WHAT TO WORK ON:
Scan the entries below, and for each line that includes the word "separator", make a copy.

DATA FOR THE TASK:
■ ■ ■ ■ ■

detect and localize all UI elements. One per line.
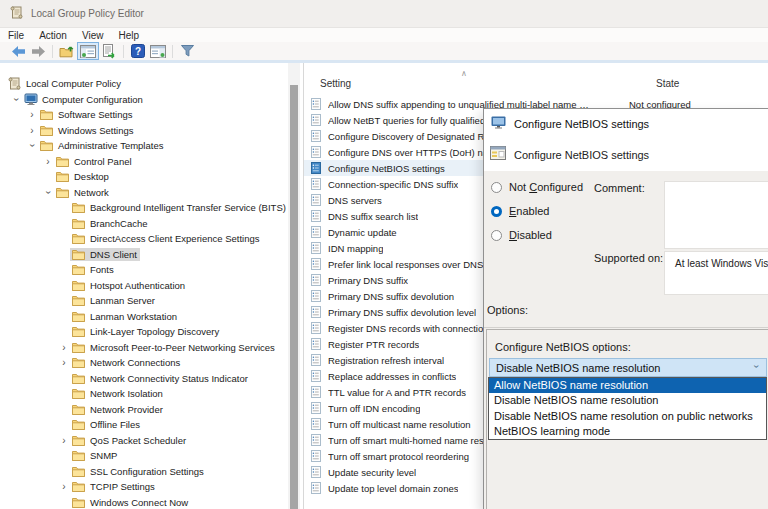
tree-scrollbar[interactable]: [288, 63, 300, 509]
tree-item[interactable]: BranchCache: [0, 216, 303, 232]
tree-item[interactable]: Network Isolation: [0, 386, 303, 402]
tree-item[interactable]: Link-Layer Topology Discovery: [0, 324, 303, 340]
folder-icon: [72, 280, 87, 291]
tree-item[interactable]: ›Administrative Templates: [0, 138, 303, 154]
setting-label: DNS servers: [328, 195, 382, 206]
setting-icon: [311, 194, 321, 206]
tree-item[interactable]: Fonts: [0, 262, 303, 278]
tree-item[interactable]: Windows Connect Now: [0, 495, 303, 509]
chevron-down-icon[interactable]: ›: [43, 184, 54, 200]
tree-item-label: Microsoft Peer-to-Peer Networking Servic…: [90, 342, 275, 353]
tree-item[interactable]: Lanman Workstation: [0, 309, 303, 325]
setting-icon: [311, 242, 321, 254]
radio-disabled[interactable]: Disabled: [491, 227, 583, 243]
supported-on-box[interactable]: At least Windows Vista: [664, 251, 768, 295]
tree-item-label: Network Connectivity Status Indicator: [90, 373, 248, 384]
radio-label: Enabled: [509, 205, 549, 217]
radio-checked-icon[interactable]: [491, 206, 502, 217]
tree-item[interactable]: SNMP: [0, 448, 303, 464]
tree-item[interactable]: Background Intelligent Transfer Service …: [0, 200, 303, 216]
comment-textarea[interactable]: [664, 181, 768, 249]
tree-item[interactable]: Network Connectivity Status Indicator: [0, 371, 303, 387]
setting-icon: [311, 290, 321, 302]
show-console-tree-icon[interactable]: [77, 42, 99, 60]
toolbar-separator: [123, 45, 124, 58]
setting-icon: [311, 114, 321, 126]
menu-file[interactable]: File: [8, 30, 24, 41]
up-one-level-icon[interactable]: [57, 43, 77, 60]
radio-unchecked-icon[interactable]: [491, 182, 502, 193]
netbios-options-dropdown: Allow NetBIOS name resolutionDisable Net…: [488, 377, 767, 440]
setting-icon: [311, 258, 321, 270]
dialog-title: Configure NetBIOS settings: [514, 118, 649, 130]
tree-item[interactable]: SSL Configuration Settings: [0, 464, 303, 480]
setting-label: DNS suffix search list: [328, 211, 418, 222]
tree-item-label: SNMP: [90, 450, 117, 461]
netbios-options-combobox[interactable]: Disable NetBIOS name resolution ›: [489, 358, 767, 377]
radio-not-configured[interactable]: Not Configured: [491, 179, 583, 195]
menu-view[interactable]: View: [82, 30, 104, 41]
tree-item[interactable]: ›QoS Packet Scheduler: [0, 433, 303, 449]
tree-item[interactable]: ›Software Settings: [0, 107, 303, 123]
toolbar-separator: [52, 45, 53, 58]
dialog-titlebar[interactable]: Configure NetBIOS settings: [484, 109, 768, 138]
show-action-pane-icon[interactable]: [148, 43, 168, 60]
column-header-state[interactable]: State: [656, 78, 679, 89]
folder-icon: [72, 249, 87, 260]
tree-item-label: Control Panel: [74, 156, 132, 167]
dropdown-option[interactable]: Disable NetBIOS name resolution on publi…: [489, 409, 766, 424]
supported-on-label: Supported on:: [594, 252, 663, 264]
folder-icon: [72, 435, 87, 446]
chevron-down-icon[interactable]: ›: [27, 138, 38, 154]
setting-label: Primary DNS suffix devolution level: [328, 307, 476, 318]
filter-icon[interactable]: [177, 43, 197, 60]
dropdown-option[interactable]: Disable NetBIOS name resolution: [489, 393, 766, 408]
radio-enabled[interactable]: Enabled: [491, 203, 583, 219]
folder-icon: [72, 218, 87, 229]
setting-icon: [311, 386, 321, 398]
tree-item[interactable]: Hotspot Authentication: [0, 278, 303, 294]
tree-item[interactable]: ›Windows Settings: [0, 123, 303, 139]
radio-unchecked-icon[interactable]: [491, 230, 502, 241]
setting-icon: [311, 146, 321, 158]
scroll-icon: [8, 77, 23, 90]
console-tree-pane: Local Computer Policy›Computer Configura…: [0, 63, 304, 509]
folder-icon: [72, 373, 87, 384]
configure-netbios-settings-dialog: Configure NetBIOS settings Configure Net…: [483, 108, 768, 509]
tree-item[interactable]: Network Provider: [0, 402, 303, 418]
menu-help[interactable]: Help: [118, 30, 139, 41]
tree-item[interactable]: Local Computer Policy: [0, 76, 303, 92]
setting-icon: [311, 98, 321, 110]
menu-action[interactable]: Action: [39, 30, 67, 41]
tree-item[interactable]: ›Computer Configuration: [0, 92, 303, 108]
tree-item[interactable]: Offline Files: [0, 417, 303, 433]
dropdown-option[interactable]: NetBIOS learning mode: [489, 424, 766, 439]
toolbar-separator: [172, 45, 173, 58]
tree-item[interactable]: Lanman Server: [0, 293, 303, 309]
tree-item[interactable]: ›TCPIP Settings: [0, 479, 303, 495]
setting-icon: [311, 434, 321, 446]
tree-scrollbar-thumb[interactable]: [290, 85, 298, 509]
folder-icon: [56, 156, 71, 167]
help-icon[interactable]: ?: [128, 43, 148, 60]
column-header-setting[interactable]: Setting: [320, 78, 351, 89]
chevron-down-icon[interactable]: ›: [11, 91, 22, 107]
tree-item-label: Network Connections: [90, 357, 180, 368]
tree-item[interactable]: DNS Client: [0, 247, 303, 263]
tree-item[interactable]: DirectAccess Client Experience Settings: [0, 231, 303, 247]
titlebar[interactable]: Local Group Policy Editor: [0, 0, 768, 28]
dropdown-option[interactable]: Allow NetBIOS name resolution: [489, 378, 766, 393]
forward-icon[interactable]: [28, 43, 48, 60]
setting-icon: [311, 338, 321, 350]
options-divider: [484, 327, 768, 328]
setting-icon: [311, 466, 321, 478]
tree-item[interactable]: ›Network: [0, 185, 303, 201]
back-icon[interactable]: [8, 43, 28, 60]
tree-item[interactable]: ›Network Connections: [0, 355, 303, 371]
folder-icon: [40, 140, 55, 151]
tree-item[interactable]: ›Control Panel: [0, 154, 303, 170]
tree-item[interactable]: Desktop: [0, 169, 303, 185]
tree-item[interactable]: ›Microsoft Peer-to-Peer Networking Servi…: [0, 340, 303, 356]
setting-icon: [311, 482, 321, 494]
export-list-icon[interactable]: [99, 43, 119, 60]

■ ■ ■ ■ ■

ANSWER TO THIS EXERCISE:
toolbar-separator: [123, 45, 124, 58]
toolbar-separator: [52, 45, 53, 58]
toolbar-separator: [172, 45, 173, 58]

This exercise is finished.